Фото сайта hrw.org\Юлия Климова
Как сообщают интернет-медиа, в коридорах российской власти ведется разговор о включении в список нежелательных организаций Amnesty International, Human Rights Watch, Freedom House, фондов Сороса и Макартуров. Во всяком случае, по данным СМИ, более 20 иностранных организаций вошли в так называемый патриотический стоп-лист, который Совет Федерации намерен направить для проверки в Генпрокуратуру. О том, что в этот стоп-лист нужно включить ряд американских НПО, ранее заявлял глава комитета Совфеда по международным делам Константин Косачев.
Один из соавторов закона о нежелательных организациях, депутат от «Справедливой России» Александр Тарнавский, разъясняя содержание и область применения нормы, говорил о неких международных финансовых структурах и компаниях, которые могут наносить вред российской экономике, например, искусственно снижая цены на нефть. Но, как теперь выясняется, речь идет не только о них, но и о привычной борьбе с НКО, якобы раскачивающими лодку в России и готовящими оранжевую революцию.
Борьба с фондами и НКО может казаться абсурдной, однако она вполне вписывается в логику российской власти. Политическая, оппозиционная, правозащитная, антикоррупционная, критическая медийная деятельность в России может осуществляться практически беспрепятственно в том случае, если сами деятели принимают правила игры. В упрощенном виде это означает не только признание, но и согласие с тем, что сложившаяся система власти легитимна и, по сути, безальтернативна. Таково главное условие интеграции в систему.
Если главное условие выполняется, то подразумевается, что оппозиционные политики, борцы с коррупцией, правозащитники или некоммерческие фонды не действуют так, как им заблагорассудится. Они соизмеряют свою активность с линией власти и точкой зрения правящей элиты. Они осуществляют свою деятельность в рамках утвержденных или одобренных властью структур и институтов.

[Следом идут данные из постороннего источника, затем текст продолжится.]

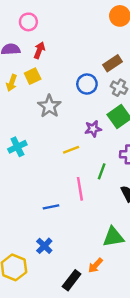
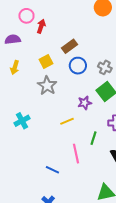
red arrow: (39, 50) -> (41, 26), moved
brown rectangle: (113, 63) -> (70, 46), moved
yellow square: (33, 76) -> (46, 61), moved
blue line: (51, 207) -> (52, 170), turned 40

Власть, судя по всему, видит схему взаимоотношений с оппозицией и НКО так: оппозиция должна воспринимать высшие звенья власти не как оппонентов, а как арбитров. Правозащитникам хорошо бы тесно сотрудничать с различными советами при властных структурах, например при президенте РФ. Для борьбы с коррупцией, в свою очередь, есть Общероссийский народный фронт. Если кто-то выявил растраты, задействовав ресурсы ОНФ, то такой человек – патриот, переживающий за общество и государство. Если же данные о растратах выложены в Сеть в обход ОНФ, то автор публикации – подозрительная личность: не действует ли он по заданию Запада?
Конечно, можно выстроить любую систему. Но насколько такое видение реалий гражданского общества современно? Насколько такая централизованная модель отвечает объективным потребностям граждан?
В обществах и государствах с развитыми демократическими институтами информация о коррупции или нарушении прав человека неизбежно бьет по власти. Выясняется, что либо она не решает старые проблемы, то есть является плохим менеджером, либо ее представители непосредственно вовлечены в порочные практики. Российская власть желает, чтобы у нас все было иначе. Коррупция или произвол чиновников не должны бросать тень на представителей элиты, принимающих решения. Речь идет о неких труднорешаемых, генетически не связанных с действующей властью проблемах, с которыми она доблестно, хоть и с переменным успехом, сама берется сражаться.
Деятельность зарубежных фондов и организаций никоим образом не поддерживает эту картину действительности, а, напротив, угрожает ей, следовательно, воспринимается и преподносится как угроза для всей страны. А сложившаяся в отношениях с Западом атмосфера, напоминающая времена холодной войны, мешает воспринимать такие логические цепочки критически.